DNA methylation is a reversible epigenetic modification that plays a crucial role in transcriptional gene silencing. Both excessive (hypermethylation) and reduced DNA methylation (hypomethylation) can contribute to the disturbance of the proper course of many important processes in the human body. The aim of the study was to discuss the relationship between methyl nutrients and the DNA methylation process in the course of selected diseases in adults. Methyl nutrients include folates (vitamin B9), riboflavin (vitamin B2), cobalamin (vitamin B12), pyridoxine (vitamin B6) and choline (vitamin B4), as well as methionine and betaine. These substances play the role of both substrates and cofactors in transformations related to one-carbon metabolism.
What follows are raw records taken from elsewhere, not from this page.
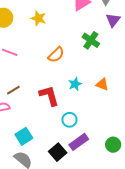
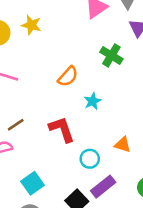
yellow star: (38, 18) -> (31, 25), moved
cyan star: (75, 84) -> (93, 101), moved
orange triangle: (102, 84) -> (123, 145), moved

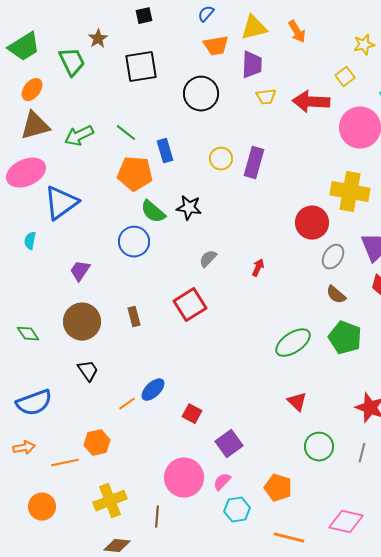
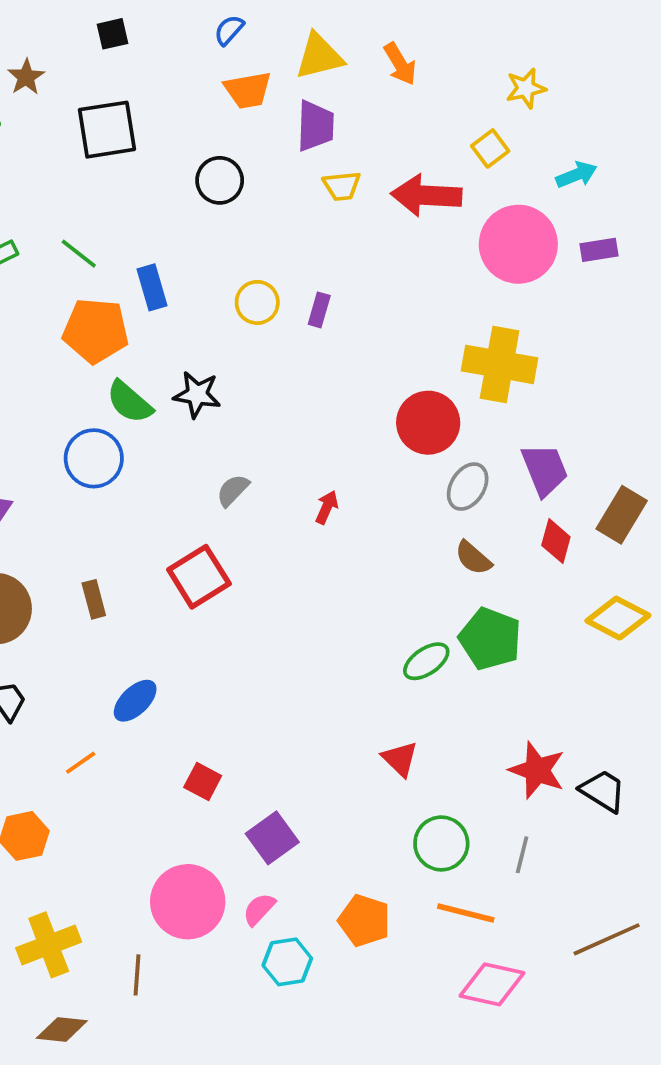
black circle: (201, 94) -> (220, 180), size x0.7
purple rectangle: (254, 163) -> (319, 310), size x0.6
green ellipse: (293, 343) -> (426, 661), moved, size x0.7
blue ellipse: (153, 390) -> (135, 701), moved
orange line: (289, 538) -> (466, 913), moved

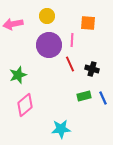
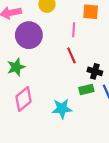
purple circle: (49, 45) -> (29, 35), moved
black cross: (92, 69) -> (95, 71), moved
cyan star: (61, 129) -> (62, 109), moved

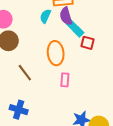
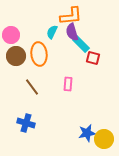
orange ellipse: (56, 53) -> (39, 54), moved
pink rectangle: (65, 80) -> (68, 84), moved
The deficiency of methyl nutrients in the body can lead to disturbances in SAM synthesis, which is the primary donor of methyl groups in the DNA methylation process. However, the mechanism explaining the discussed relationship has not been fully explained so far. Both the concentration in the body and the intake of folate and vitamin B12 in the diet can, to some extent, have an effect on the level of DNA methylation in healthy people. In comparison, data on the effect of excessive intake of vitamin B12 in the diet on the risk of cancer development are inconsistent. An adequate betaine and choline intake in the diet might not only affect the overall improvement of the DNA methylation profile, but, to some extent, also reduce the risk of cancer, the effect of which can depend on the content of folic acid in the body. Research results on the effect of supplementation of methyl nutrients on the DNA methylation process are inconclusive. It is therefore necessary to conduct further research in this area to draw clear conclusions.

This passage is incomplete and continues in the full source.